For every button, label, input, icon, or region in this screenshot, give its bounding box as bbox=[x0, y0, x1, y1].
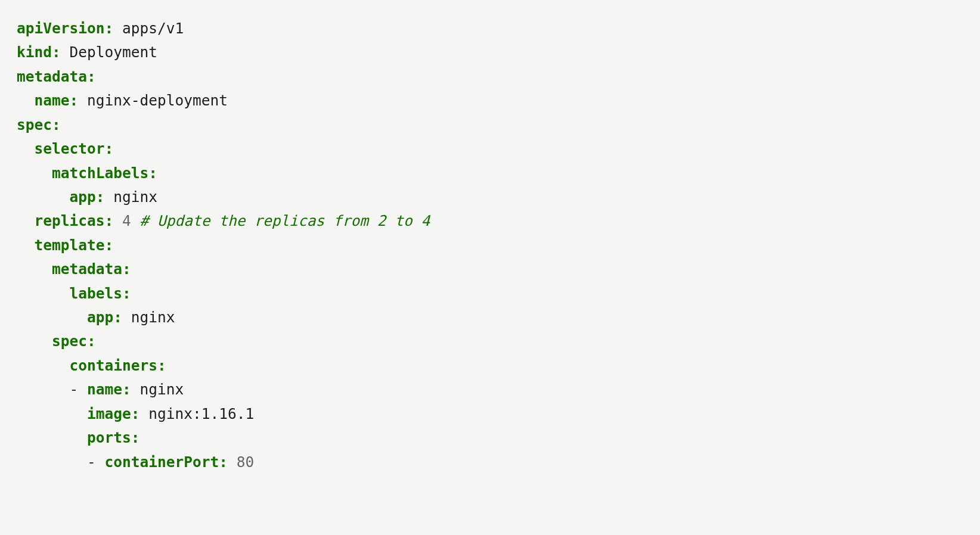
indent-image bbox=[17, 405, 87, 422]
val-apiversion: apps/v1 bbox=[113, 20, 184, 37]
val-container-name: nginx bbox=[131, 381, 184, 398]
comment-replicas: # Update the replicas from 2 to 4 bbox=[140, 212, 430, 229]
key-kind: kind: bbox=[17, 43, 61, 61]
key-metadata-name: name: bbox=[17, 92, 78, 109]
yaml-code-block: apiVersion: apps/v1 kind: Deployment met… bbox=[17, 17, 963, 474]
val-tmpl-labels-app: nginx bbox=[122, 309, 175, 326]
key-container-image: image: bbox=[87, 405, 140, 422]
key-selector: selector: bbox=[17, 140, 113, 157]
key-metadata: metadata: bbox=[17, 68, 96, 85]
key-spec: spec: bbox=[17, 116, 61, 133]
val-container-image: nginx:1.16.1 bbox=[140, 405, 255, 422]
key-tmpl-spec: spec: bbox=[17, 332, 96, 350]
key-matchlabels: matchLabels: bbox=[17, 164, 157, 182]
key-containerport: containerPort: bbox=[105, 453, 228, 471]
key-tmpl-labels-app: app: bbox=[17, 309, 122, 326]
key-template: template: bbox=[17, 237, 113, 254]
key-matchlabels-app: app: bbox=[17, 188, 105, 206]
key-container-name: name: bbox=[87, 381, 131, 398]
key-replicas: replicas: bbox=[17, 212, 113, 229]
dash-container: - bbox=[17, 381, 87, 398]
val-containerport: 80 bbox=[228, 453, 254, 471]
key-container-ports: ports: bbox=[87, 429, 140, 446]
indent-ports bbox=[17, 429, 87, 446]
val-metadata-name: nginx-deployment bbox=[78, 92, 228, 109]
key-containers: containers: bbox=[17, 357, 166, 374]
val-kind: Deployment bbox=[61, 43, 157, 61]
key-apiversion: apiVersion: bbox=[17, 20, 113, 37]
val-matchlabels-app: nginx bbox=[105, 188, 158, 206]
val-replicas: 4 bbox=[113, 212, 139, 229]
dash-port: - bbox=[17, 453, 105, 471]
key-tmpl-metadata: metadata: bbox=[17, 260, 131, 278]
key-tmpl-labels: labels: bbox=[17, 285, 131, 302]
+---+
What is expected → When a line in the records holds the string "nginx", copy that line.

Answer to this exercise →
val-container-name: nginx bbox=[131, 381, 184, 398]
val-tmpl-labels-app: nginx bbox=[122, 309, 175, 326]
val-container-image: nginx:1.16.1 bbox=[140, 405, 255, 422]
val-metadata-name: nginx-deployment bbox=[78, 92, 228, 109]
val-matchlabels-app: nginx bbox=[105, 188, 158, 206]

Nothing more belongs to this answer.